→ **MATERIAL FOR THIS EXERCISE**:
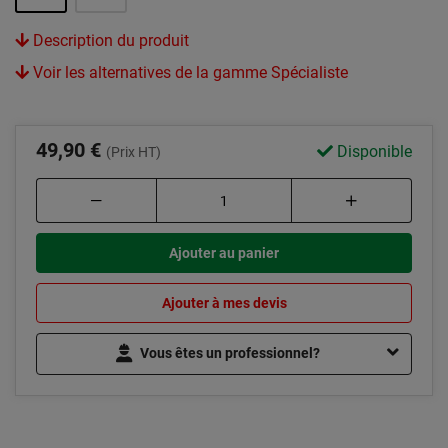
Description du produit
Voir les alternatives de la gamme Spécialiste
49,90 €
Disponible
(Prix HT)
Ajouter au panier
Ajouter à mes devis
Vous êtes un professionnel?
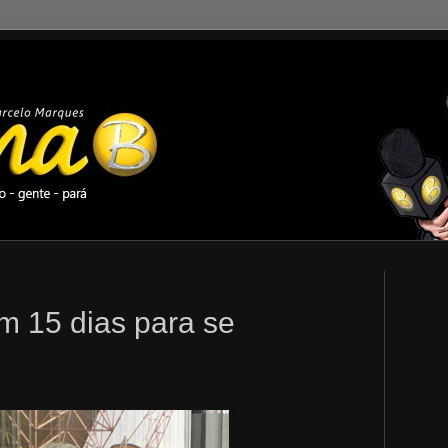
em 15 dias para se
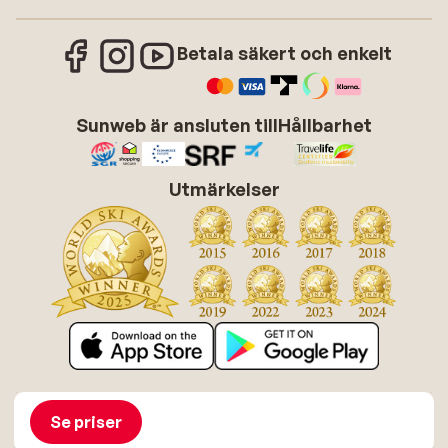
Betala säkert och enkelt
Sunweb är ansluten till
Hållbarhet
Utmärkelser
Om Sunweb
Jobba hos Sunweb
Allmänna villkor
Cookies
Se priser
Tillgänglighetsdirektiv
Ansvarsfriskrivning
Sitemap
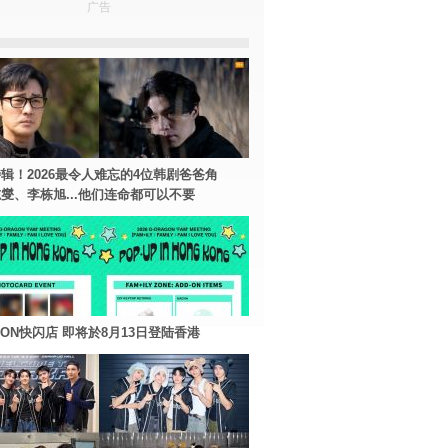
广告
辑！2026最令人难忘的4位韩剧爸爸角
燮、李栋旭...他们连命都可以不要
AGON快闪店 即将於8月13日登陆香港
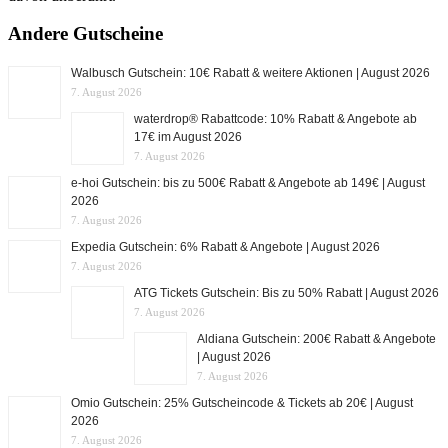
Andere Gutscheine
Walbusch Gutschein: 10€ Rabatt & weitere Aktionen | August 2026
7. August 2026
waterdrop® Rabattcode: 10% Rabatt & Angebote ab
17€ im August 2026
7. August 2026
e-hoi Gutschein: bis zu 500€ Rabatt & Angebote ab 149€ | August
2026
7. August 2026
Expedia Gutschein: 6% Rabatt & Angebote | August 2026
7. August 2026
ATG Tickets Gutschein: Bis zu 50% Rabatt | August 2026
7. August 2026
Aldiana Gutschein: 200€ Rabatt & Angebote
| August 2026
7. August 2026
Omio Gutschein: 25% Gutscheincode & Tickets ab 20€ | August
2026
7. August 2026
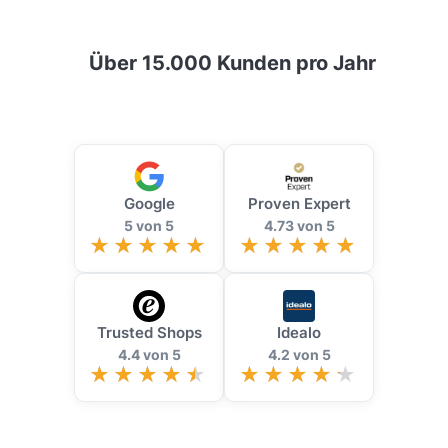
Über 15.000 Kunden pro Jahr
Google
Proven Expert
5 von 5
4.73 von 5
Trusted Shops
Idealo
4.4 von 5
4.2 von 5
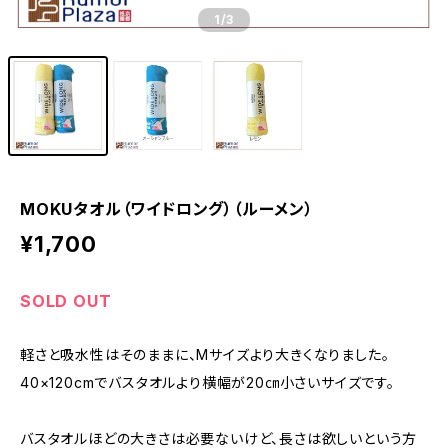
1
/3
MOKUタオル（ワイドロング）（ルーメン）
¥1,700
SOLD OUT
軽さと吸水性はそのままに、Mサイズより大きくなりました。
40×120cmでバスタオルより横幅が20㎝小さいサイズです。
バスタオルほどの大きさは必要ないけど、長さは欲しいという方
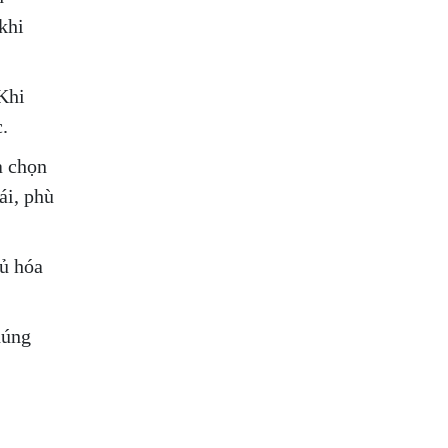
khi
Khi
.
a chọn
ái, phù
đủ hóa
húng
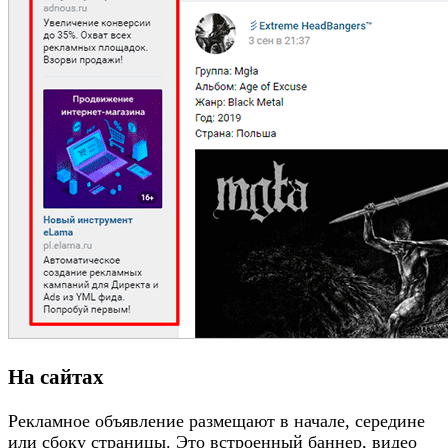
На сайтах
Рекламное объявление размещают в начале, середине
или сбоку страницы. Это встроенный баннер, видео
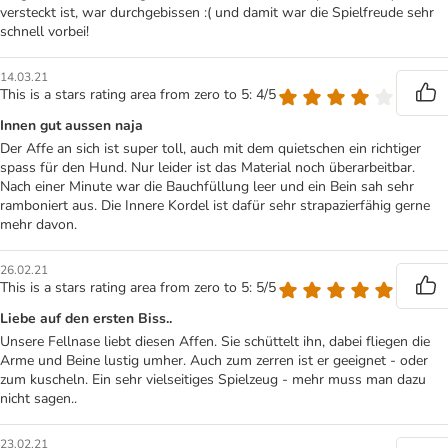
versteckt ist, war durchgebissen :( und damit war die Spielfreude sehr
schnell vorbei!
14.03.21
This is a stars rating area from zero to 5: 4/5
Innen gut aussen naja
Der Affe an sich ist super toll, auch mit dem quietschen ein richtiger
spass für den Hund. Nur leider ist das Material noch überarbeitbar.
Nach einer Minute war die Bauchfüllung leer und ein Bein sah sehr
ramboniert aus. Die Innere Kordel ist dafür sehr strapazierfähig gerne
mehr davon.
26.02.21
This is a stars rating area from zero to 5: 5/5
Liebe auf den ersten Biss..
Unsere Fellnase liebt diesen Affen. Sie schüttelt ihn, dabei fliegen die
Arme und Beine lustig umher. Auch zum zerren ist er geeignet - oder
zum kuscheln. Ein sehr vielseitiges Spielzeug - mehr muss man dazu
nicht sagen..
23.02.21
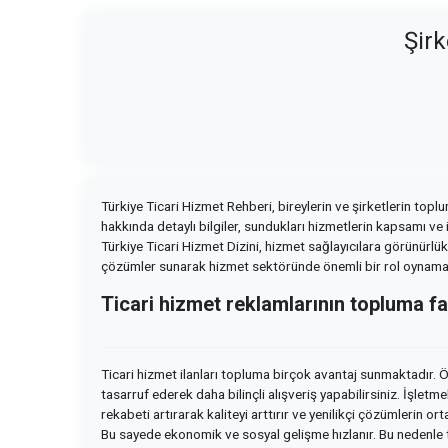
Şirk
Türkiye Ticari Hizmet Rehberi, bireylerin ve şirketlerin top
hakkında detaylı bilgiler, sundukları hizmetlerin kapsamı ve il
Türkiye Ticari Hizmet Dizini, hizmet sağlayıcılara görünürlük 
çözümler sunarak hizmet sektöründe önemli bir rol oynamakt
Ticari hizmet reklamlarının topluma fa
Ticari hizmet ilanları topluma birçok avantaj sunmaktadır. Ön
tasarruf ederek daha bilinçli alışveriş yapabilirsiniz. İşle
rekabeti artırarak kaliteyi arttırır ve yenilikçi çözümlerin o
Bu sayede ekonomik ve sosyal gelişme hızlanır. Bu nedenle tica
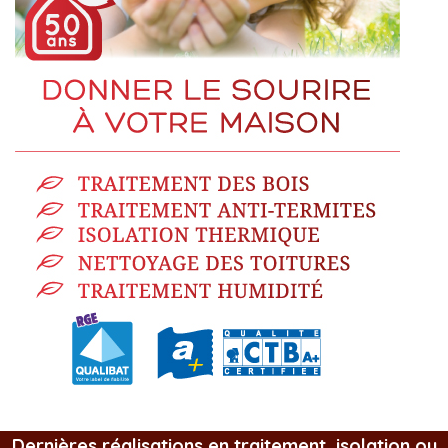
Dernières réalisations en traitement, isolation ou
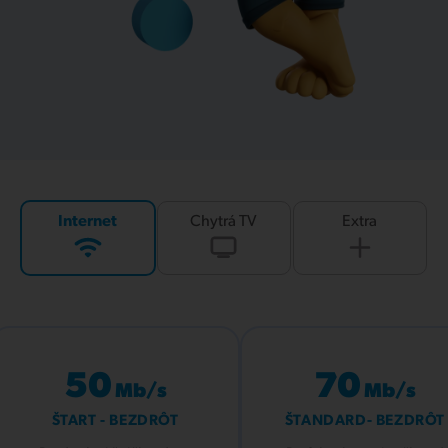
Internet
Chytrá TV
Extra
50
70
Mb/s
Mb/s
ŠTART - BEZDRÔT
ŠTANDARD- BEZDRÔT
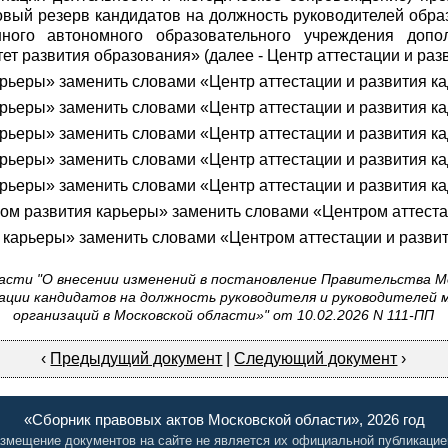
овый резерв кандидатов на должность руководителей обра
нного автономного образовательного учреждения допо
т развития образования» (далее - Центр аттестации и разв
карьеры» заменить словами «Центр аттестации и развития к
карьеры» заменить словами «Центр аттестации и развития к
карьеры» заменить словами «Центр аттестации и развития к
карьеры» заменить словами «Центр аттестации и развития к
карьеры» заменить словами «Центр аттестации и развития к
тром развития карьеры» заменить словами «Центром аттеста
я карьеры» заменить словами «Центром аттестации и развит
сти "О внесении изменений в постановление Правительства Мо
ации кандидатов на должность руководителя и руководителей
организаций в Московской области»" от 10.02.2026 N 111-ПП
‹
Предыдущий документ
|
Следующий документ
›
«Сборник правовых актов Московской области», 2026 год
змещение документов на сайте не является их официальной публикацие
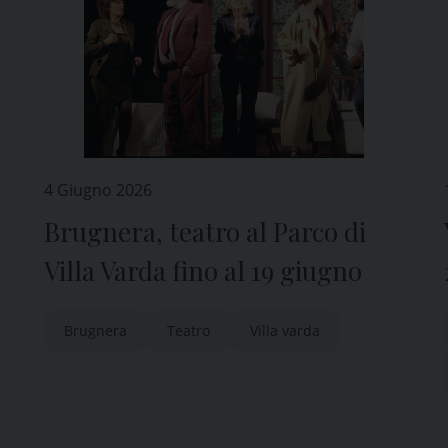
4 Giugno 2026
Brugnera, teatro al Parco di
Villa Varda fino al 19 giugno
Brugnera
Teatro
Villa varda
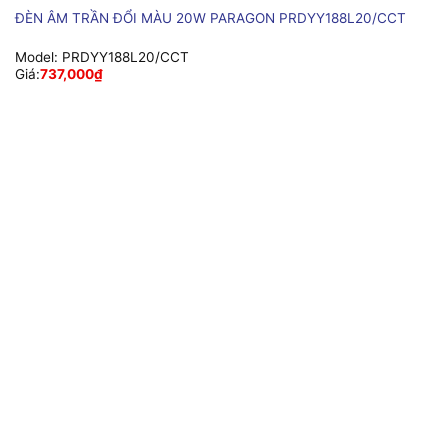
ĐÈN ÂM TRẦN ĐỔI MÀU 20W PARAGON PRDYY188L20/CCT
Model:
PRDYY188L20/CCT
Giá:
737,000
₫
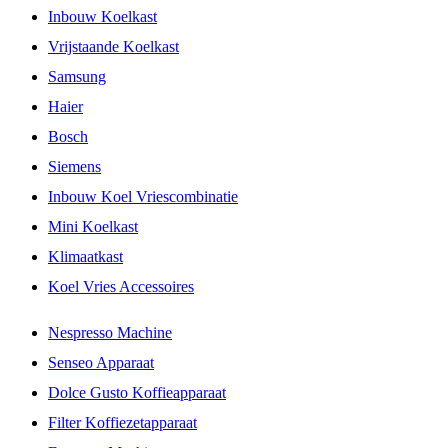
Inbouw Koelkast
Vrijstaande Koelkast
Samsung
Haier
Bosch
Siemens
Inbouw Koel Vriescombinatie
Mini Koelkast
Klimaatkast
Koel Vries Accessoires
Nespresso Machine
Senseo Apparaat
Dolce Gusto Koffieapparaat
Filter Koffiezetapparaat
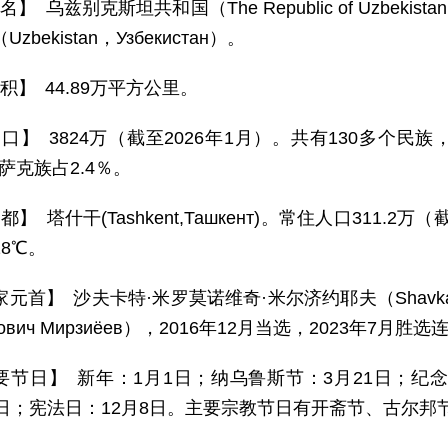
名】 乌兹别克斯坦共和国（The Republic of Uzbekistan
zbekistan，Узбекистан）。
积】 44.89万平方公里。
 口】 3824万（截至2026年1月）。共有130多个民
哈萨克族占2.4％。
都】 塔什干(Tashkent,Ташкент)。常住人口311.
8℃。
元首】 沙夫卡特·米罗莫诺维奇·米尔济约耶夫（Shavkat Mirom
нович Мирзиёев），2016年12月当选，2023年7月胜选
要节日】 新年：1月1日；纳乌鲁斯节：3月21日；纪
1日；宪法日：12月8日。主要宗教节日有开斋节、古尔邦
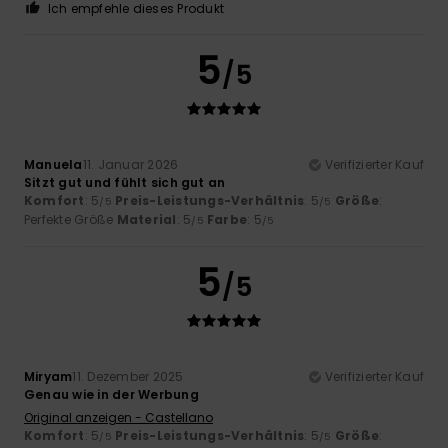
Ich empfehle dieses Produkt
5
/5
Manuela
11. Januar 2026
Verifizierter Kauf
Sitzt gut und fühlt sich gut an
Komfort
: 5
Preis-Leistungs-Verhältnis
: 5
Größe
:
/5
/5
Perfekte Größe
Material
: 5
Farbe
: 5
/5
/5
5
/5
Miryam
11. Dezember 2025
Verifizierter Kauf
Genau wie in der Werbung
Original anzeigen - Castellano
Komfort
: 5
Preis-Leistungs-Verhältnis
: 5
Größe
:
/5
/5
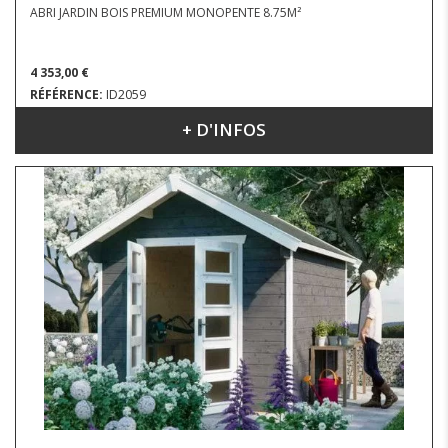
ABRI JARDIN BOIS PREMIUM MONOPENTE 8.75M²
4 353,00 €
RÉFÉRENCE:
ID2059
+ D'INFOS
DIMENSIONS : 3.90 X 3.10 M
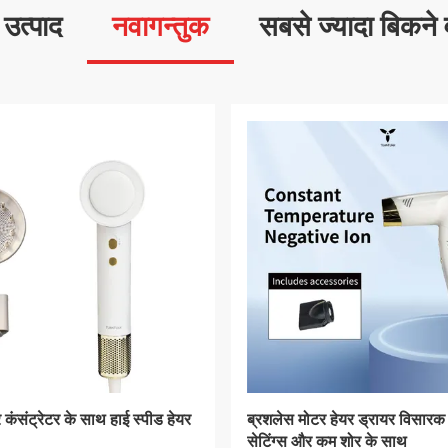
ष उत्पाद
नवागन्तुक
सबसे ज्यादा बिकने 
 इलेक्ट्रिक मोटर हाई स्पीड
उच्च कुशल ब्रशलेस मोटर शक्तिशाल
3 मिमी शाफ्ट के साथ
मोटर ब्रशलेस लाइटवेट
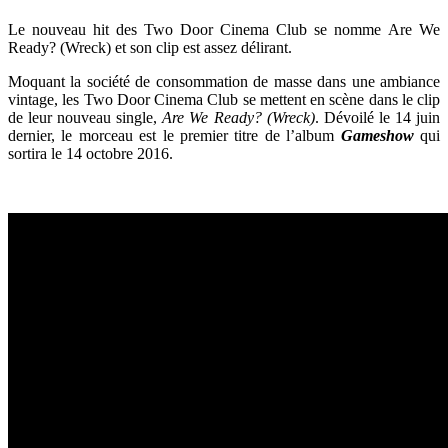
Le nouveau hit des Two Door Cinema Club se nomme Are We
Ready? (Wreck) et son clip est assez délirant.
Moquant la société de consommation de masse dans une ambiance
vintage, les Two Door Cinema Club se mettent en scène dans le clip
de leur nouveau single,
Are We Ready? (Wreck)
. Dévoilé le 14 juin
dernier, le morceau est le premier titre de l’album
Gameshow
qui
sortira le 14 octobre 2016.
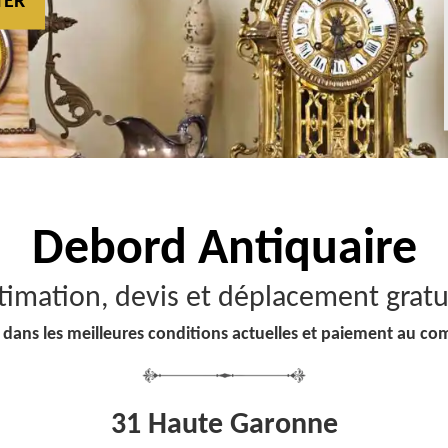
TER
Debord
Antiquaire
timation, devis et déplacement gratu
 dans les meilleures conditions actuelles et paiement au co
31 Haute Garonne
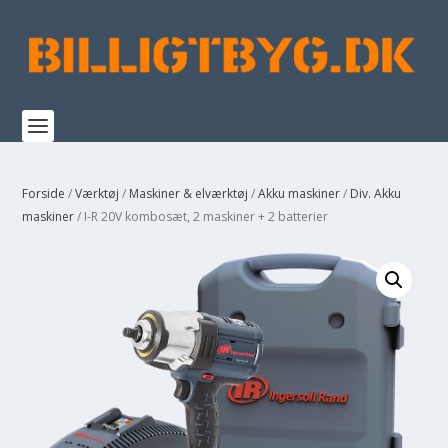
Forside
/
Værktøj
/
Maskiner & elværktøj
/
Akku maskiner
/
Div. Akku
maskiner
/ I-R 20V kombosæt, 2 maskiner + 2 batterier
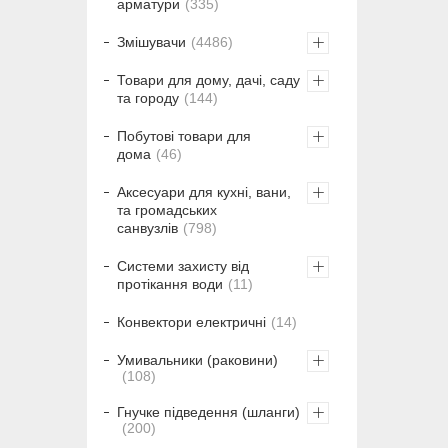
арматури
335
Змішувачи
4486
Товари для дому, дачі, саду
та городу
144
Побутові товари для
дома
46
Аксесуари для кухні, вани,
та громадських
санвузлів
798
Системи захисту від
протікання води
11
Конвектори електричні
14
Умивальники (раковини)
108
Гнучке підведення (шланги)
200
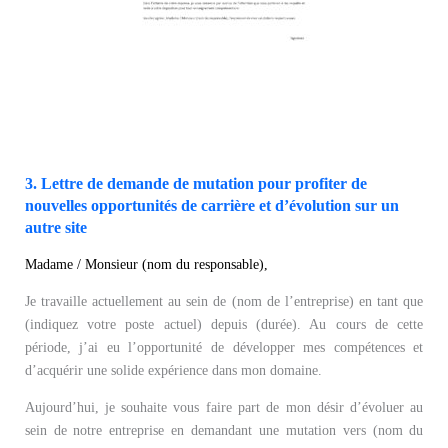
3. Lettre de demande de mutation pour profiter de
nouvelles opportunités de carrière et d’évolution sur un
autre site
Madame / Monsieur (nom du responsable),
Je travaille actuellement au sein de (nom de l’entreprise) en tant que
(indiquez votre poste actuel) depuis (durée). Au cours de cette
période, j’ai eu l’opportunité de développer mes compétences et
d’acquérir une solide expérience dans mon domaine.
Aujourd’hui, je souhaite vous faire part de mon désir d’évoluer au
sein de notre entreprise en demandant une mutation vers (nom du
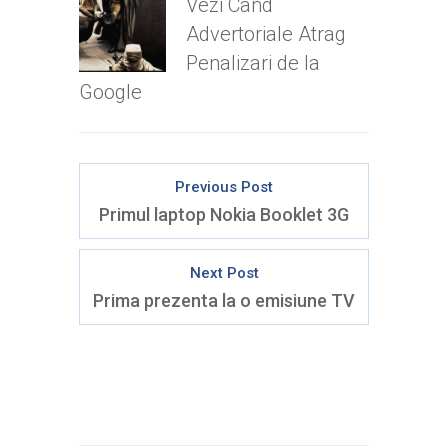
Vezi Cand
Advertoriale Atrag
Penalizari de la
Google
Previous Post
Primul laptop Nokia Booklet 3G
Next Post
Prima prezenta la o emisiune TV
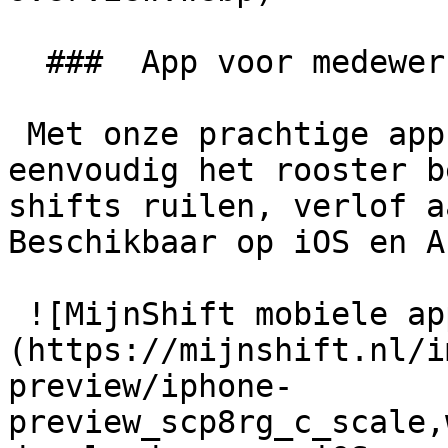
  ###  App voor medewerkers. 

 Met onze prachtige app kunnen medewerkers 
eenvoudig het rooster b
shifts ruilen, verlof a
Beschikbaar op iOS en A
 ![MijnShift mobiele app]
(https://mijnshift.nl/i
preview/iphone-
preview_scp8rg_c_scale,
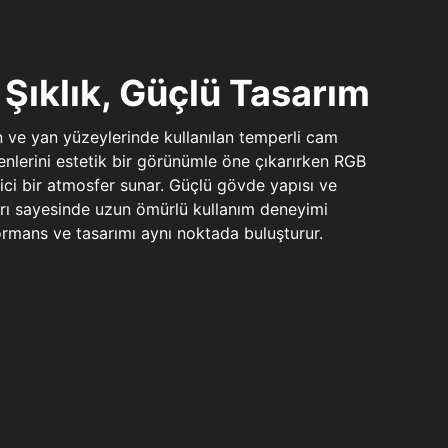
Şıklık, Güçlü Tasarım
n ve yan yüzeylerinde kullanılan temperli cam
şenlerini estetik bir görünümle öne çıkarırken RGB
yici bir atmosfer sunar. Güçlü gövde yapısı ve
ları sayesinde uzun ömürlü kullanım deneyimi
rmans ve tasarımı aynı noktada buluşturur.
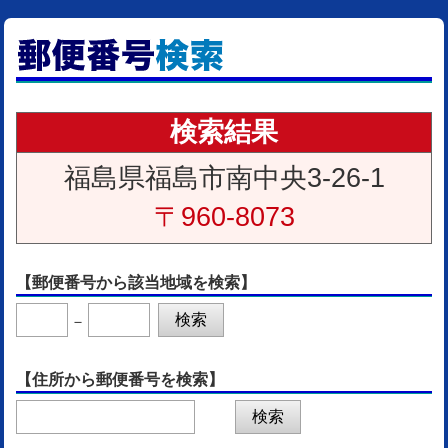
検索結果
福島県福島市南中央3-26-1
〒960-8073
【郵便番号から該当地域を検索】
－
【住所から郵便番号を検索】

→ **BRIEF**: Starting with the line above that holds "Le nouveau hit", restate each line word for word up to and including the line that holds "période, j’ai eu". Drop the pictures.

→ **EXPECTED ANSWER**:
Le nouveau hit des Two Door Cinema Club se nomme Are We
Ready? (Wreck) et son clip est assez délirant.
Moquant la société de consommation de masse dans une ambiance
vintage, les Two Door Cinema Club se mettent en scène dans le clip
de leur nouveau single,
Are We Ready? (Wreck)
. Dévoilé le 14 juin
dernier, le morceau est le premier titre de l’album
Gameshow
qui
sortira le 14 octobre 2016.
TER
Debord
Antiquaire
timation, devis et déplacement gratu
 dans les meilleures conditions actuelles et paiement au co
31 Haute Garonne
Forside
/
Værktøj
/
Maskiner & elværktøj
/
Akku maskiner
/
Div. Akku
maskiner
/ I-R 20V kombosæt, 2 maskiner + 2 batterier
арматури
335
Змішувачи
4486
Товари для дому, дачі, саду
та городу
144
Побутові товари для
дома
46
Аксесуари для кухні, вани,
та громадських
санвузлів
798
Системи захисту від
протікання води
11
Конвектори електричні
14
Умивальники (раковини)
108
Гнучке підведення (шланги)
200
3. Lettre de demande de mutation pour profiter de
nouvelles opportunités de carrière et d’évolution sur un
autre site
Madame / Monsieur (nom du responsable),
Je travaille actuellement au sein de (nom de l’entreprise) en tant que
(indiquez votre poste actuel) depuis (durée). Au cours de cette
période, j’ai eu l’opportunité de développer mes compétences et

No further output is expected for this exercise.